Essa divisão tinha razão de ser. A Igreja vinha se esforçando desde o século XIV para doutrinar a população da Europa Ocidental, ainda muito afeita a rituais pré-cristãos, como os cultos solares e lunares associados à vida agrícola. Naquele continente, a diferença entre as estações é bem marcada por um contraponto: o solstício de verão – dia com maior duração da luminosidade do sol (21 de junho) –, e seis meses depois, o solstício de inverno – dia menos beneficiado pela luz solar (21 de dezembro). Entre os mais importantes cultos solares, registrava-se por toda a Europa a queima noturna de fogueiras no solstício de verão, para festejar a vitória da luz e do calor sobre a escuridão e o frio. A Igreja Católica adotou esses marcos cósmicos, atribuindo aos primos João e Jesus dois momentos de honra para seus nascimentos: o primeiro, perto do solstício de verão; o segundo, perto do solstício de inverno. Era uma maneira de dar novo significado às práticas pagãs relativas ao fogo.


Mas a mudança não foi suficiente para superar o incômodo que as fogueiras populares provocavam entre os religiosos. Elas representavam a perdição, a destruição das obras do Criador. Sem falar que as festas do fogo eram consideradas excessivamente licenciosas, inclusive no sentido da liberação sexual. Eis uma tarefa difícil: como subjugar o fogo e seu simbolismo carnal? Primeiro vieram as tentativas de erradicação. Os fogos eram perseguidos localmente por monges e bispos obstinados em acabar com todos os ritos pré-cristãos. Somente no Concílio de Trento (1545-1563) a Igreja encontrou uma solução: as fogueiras de solstício passaram a ser admitidas como “fogos eclesiásticos”. Para isso, foram banidos todos os sentidos que a Igreja Católica chamava de “superstições”. A fogueira, agora, era sinônimo de purificação – qualidade que a transformou em símbolo das execuções da Inquisição.

Os fogos atravessaram os séculos e cruzaram os oceanos sem se apagar. E se a população europeia não associava a festa do fogo e da luz ao santo Batista – visto como homem austero, comedor de mel e gafanhotos –, na nova colônia portuguesa a mensagem vingou rapidamente, ainda no século XVI, graças ao trabalho dos jesuítas. Prova disso está nos Tratados da Gente e da Terra do Brasil, escritos em 1584 por Fernão Cardim: “Três festas celebram estes índios com grande alegria, aplauso e gosto particular. A primeira é as fogueiras de São João, porque suas aldeias ardem em fogos, e para saltarem as fogueiras não os estorva a roupa, ainda que algumas vezes chamusquem o couro”.

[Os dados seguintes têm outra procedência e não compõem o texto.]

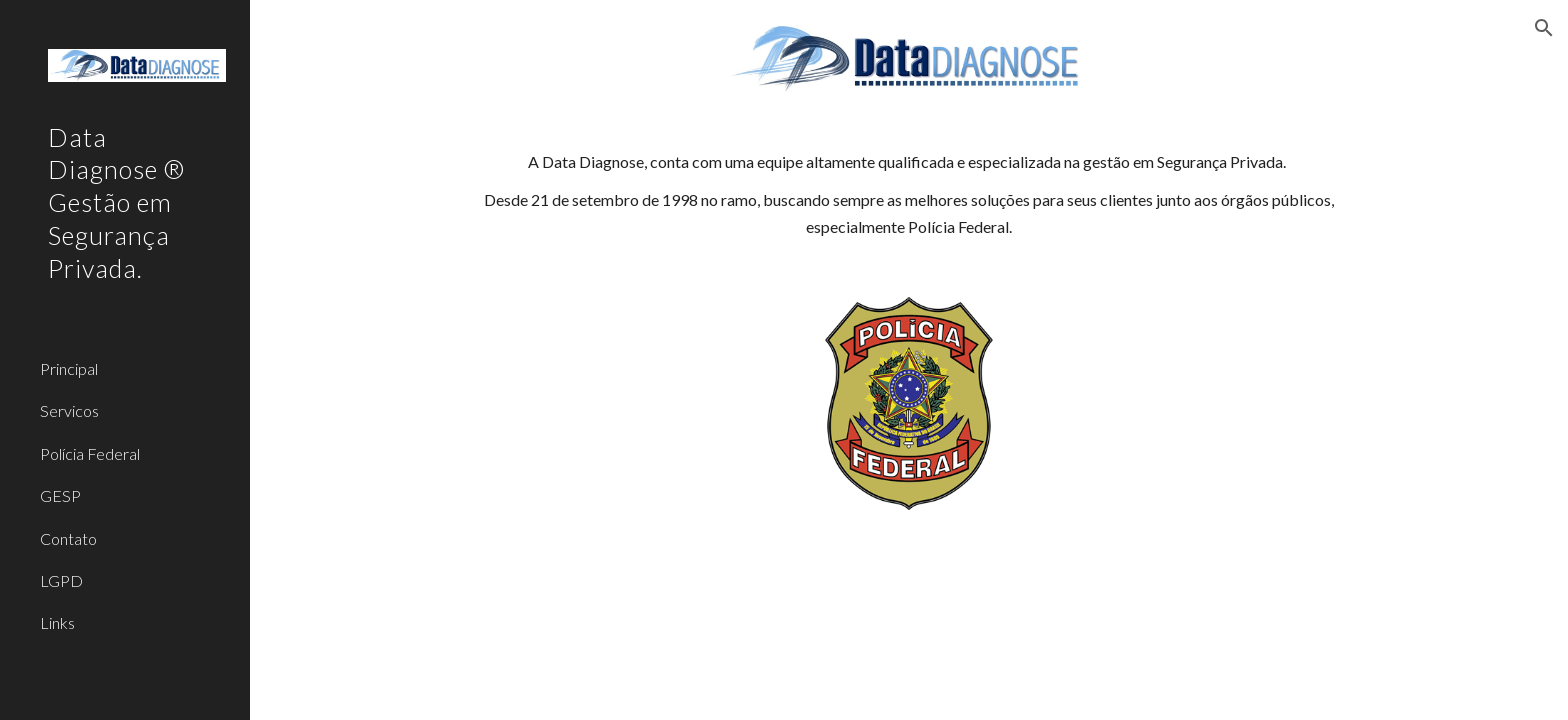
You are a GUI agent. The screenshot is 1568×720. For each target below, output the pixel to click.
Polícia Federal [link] (90, 453)
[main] (908, 195)
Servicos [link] (69, 410)
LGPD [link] (61, 580)
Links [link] (57, 622)
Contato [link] (68, 538)
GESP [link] (60, 495)
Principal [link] (69, 368)
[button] (1544, 28)
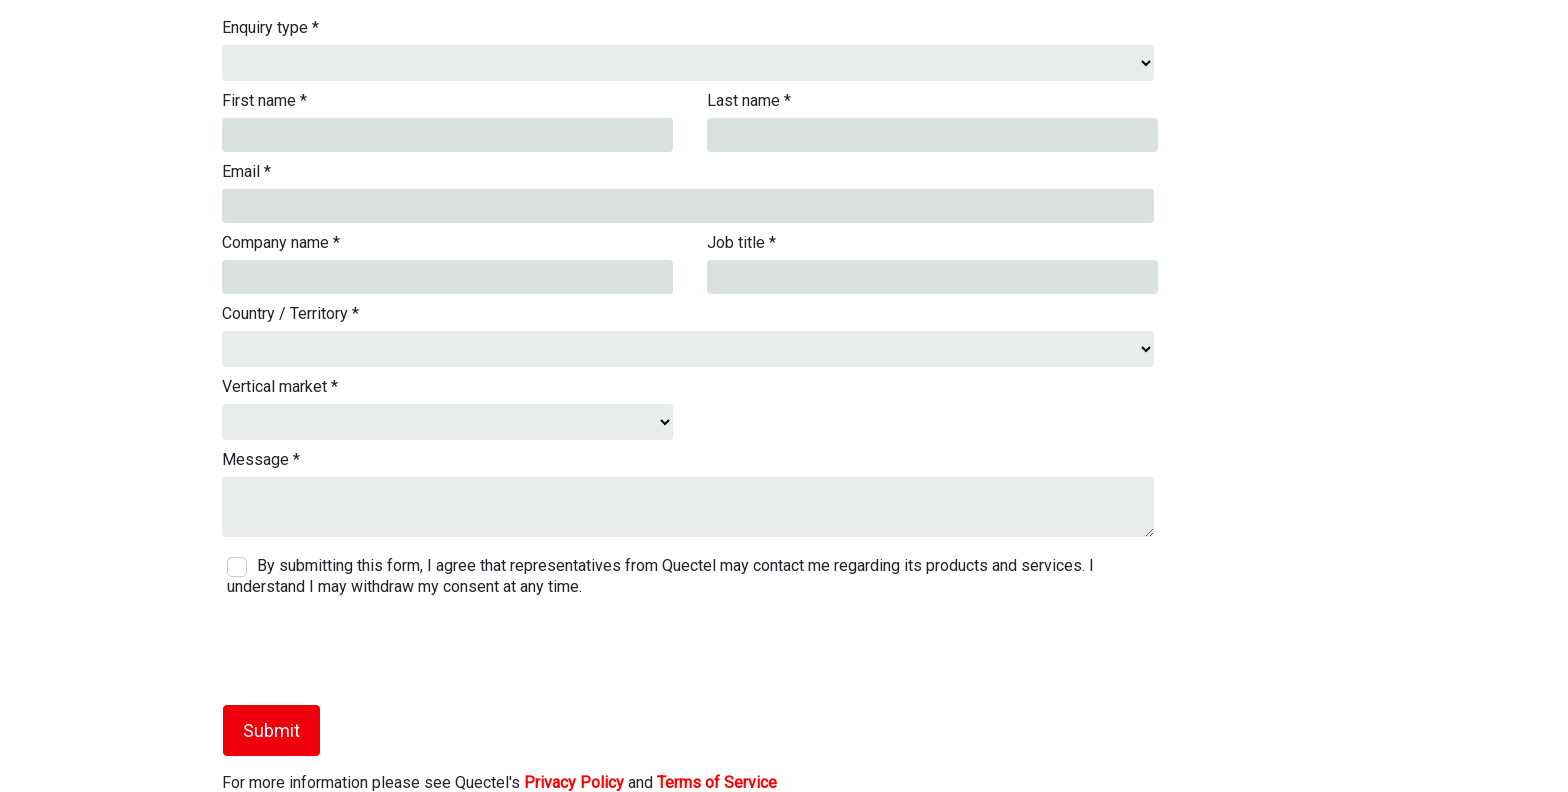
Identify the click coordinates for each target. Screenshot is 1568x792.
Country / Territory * (290, 313)
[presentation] (359, 650)
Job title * (741, 242)
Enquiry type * (270, 27)
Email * (246, 171)
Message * (261, 459)
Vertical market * (280, 386)
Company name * (281, 242)
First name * (264, 100)
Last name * (749, 100)
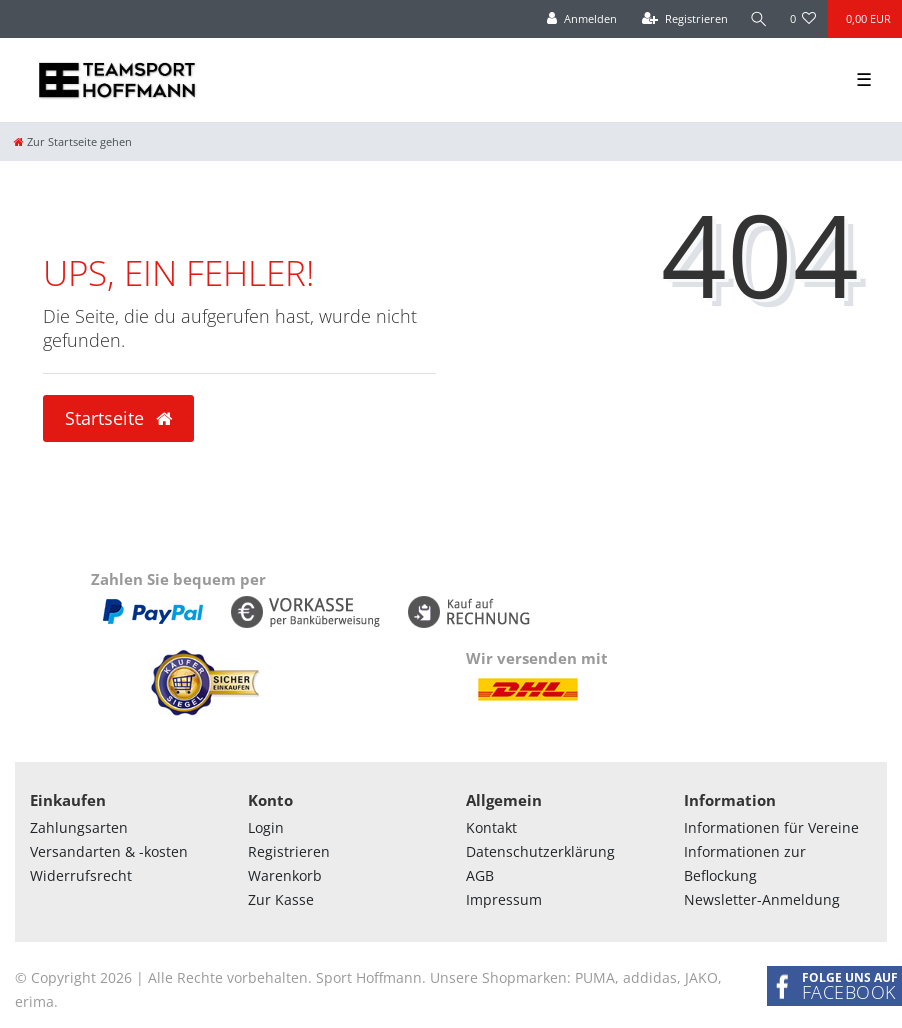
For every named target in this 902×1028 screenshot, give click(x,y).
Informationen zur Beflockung (745, 863)
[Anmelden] (582, 19)
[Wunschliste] (803, 19)
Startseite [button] (118, 418)
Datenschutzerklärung (540, 851)
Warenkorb (285, 875)
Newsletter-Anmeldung (762, 899)
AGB (480, 875)
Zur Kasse (281, 899)
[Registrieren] (685, 19)
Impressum (504, 899)
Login (266, 827)
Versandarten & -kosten (109, 851)
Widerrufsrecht (81, 875)
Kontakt (491, 827)
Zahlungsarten (79, 827)
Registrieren (289, 851)
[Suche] (759, 19)
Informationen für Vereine (771, 827)
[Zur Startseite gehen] (73, 141)
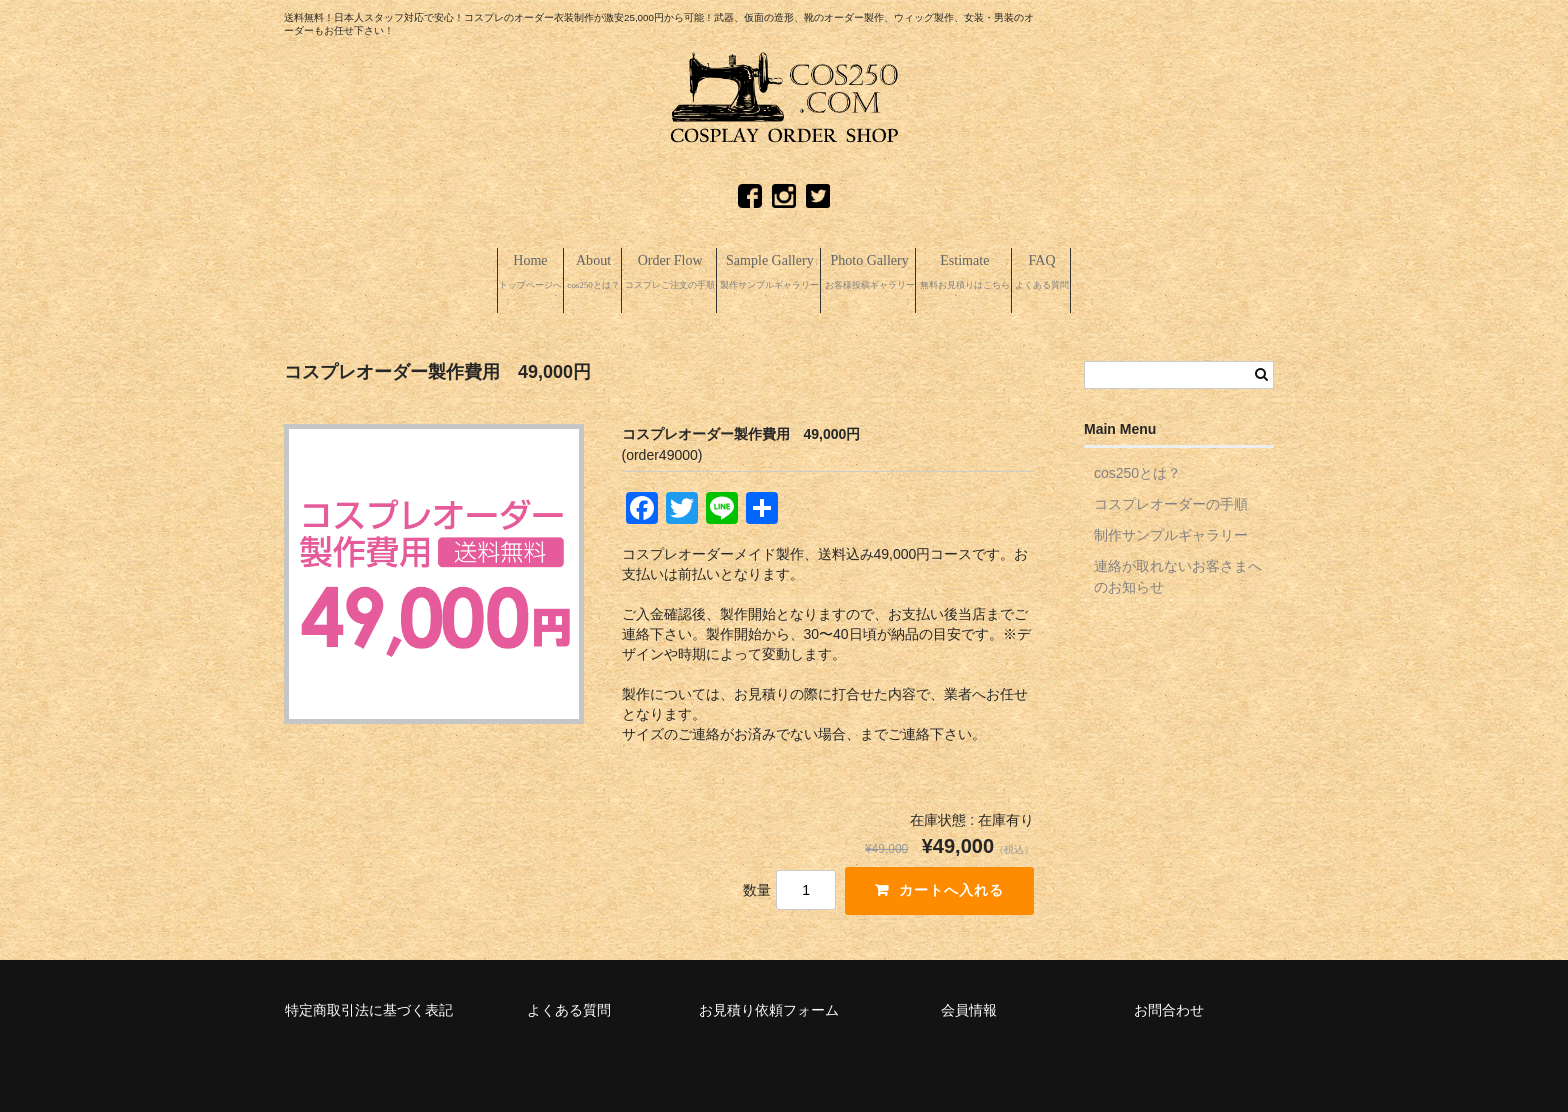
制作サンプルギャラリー (1171, 531)
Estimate (1071, 272)
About (482, 272)
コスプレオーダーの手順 (1171, 500)
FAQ (1195, 272)
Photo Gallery (920, 272)
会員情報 (969, 1006)
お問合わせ (1169, 1006)
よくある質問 (569, 1006)
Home (379, 272)
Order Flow (606, 272)
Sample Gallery (763, 272)
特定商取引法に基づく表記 (369, 1006)
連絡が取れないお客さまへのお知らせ (1178, 572)
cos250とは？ (1137, 469)
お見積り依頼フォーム (769, 1006)
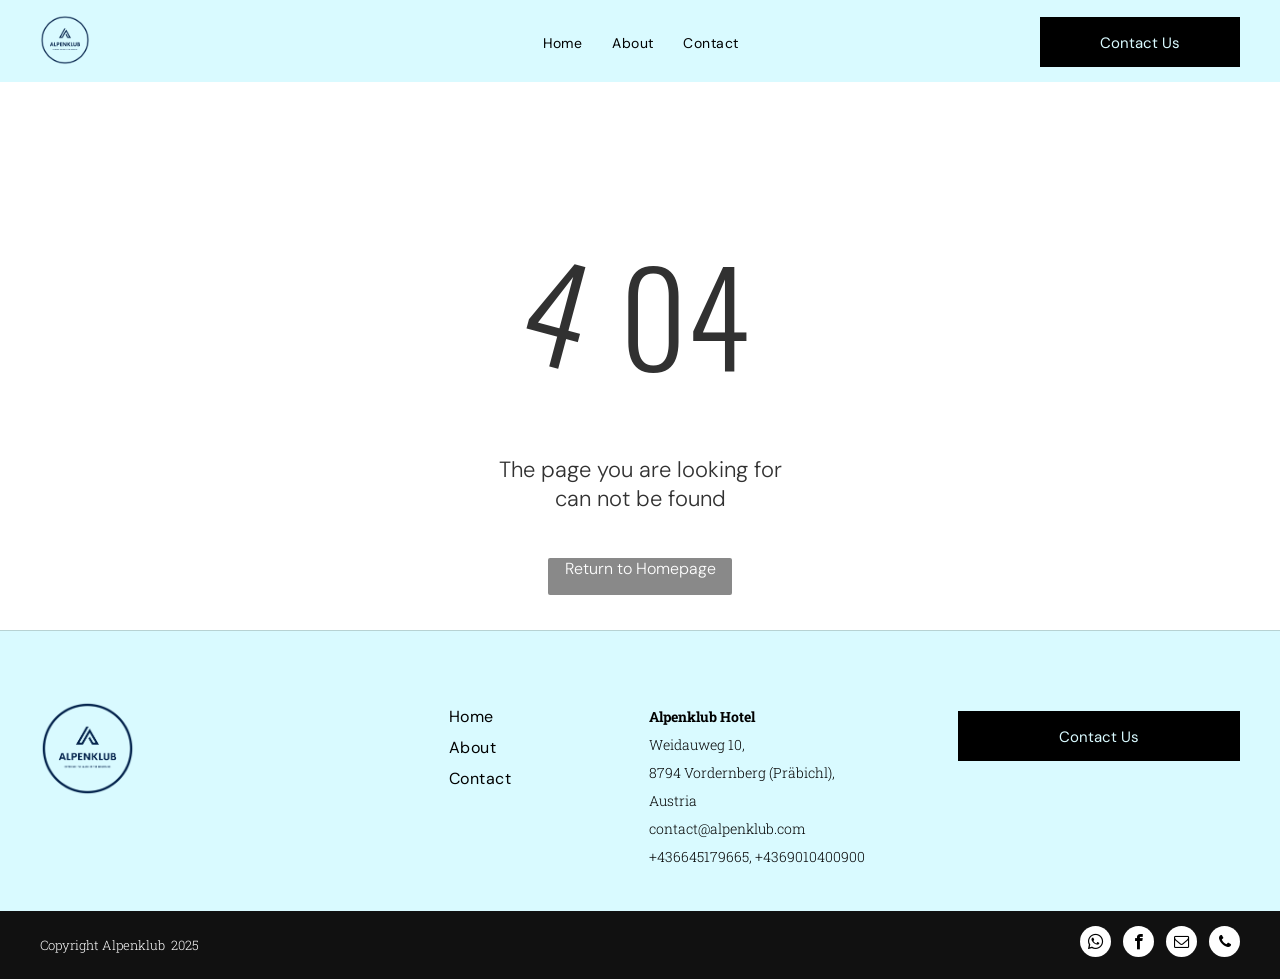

A fogueira, as luzes e os fogos de artifício impressionavam e despertavam a simpatia dos nossos nativos, ajudando na aproximação entre índios e religiosos. Frei Vicente do Salvador, em sua História do Brasil (1627), conta que os índios “só acodem com muita vontade nas festas em que há alguma cerimônia, porque são mui amigos de novidades, como no dia de São João Batista, por causa das fogueiras e capelas”. Amigos de novidades e velhos amigos do fogo, como atestou o francês Jean de Léry, que conheceu os tupinambás no século XVI e acompanhou uma festa na aldeia em que usavam “uma vara de madeira (...) em cuja extremidade ardia um chumaço de petum [tabaco] e voltavam-na acesa para todos os lados soprando a fumaça contra os selvagens [nesse caso, os caraíbas]”.
Imagem: Museu de Arte Naif
Imagem: Museu de Arte Naif
Mas foi nas áreas urbanas que a festa de São João se tornou um acontecimento de sucesso, ligando os dois principais eixos da vida social: as ruas e as igrejas. Nos dias santificados, as cidades se iluminavam enquanto o chão das ruas era decorado e as janelas, enfeitadas com tecidos e potes de flores. As igrejas reuniam o público em encontros esporádicos para os quais todos acorriam, desejosos de ver e serem vistos, mas também para conversar, assistir às representações teatrais de cantos e danças.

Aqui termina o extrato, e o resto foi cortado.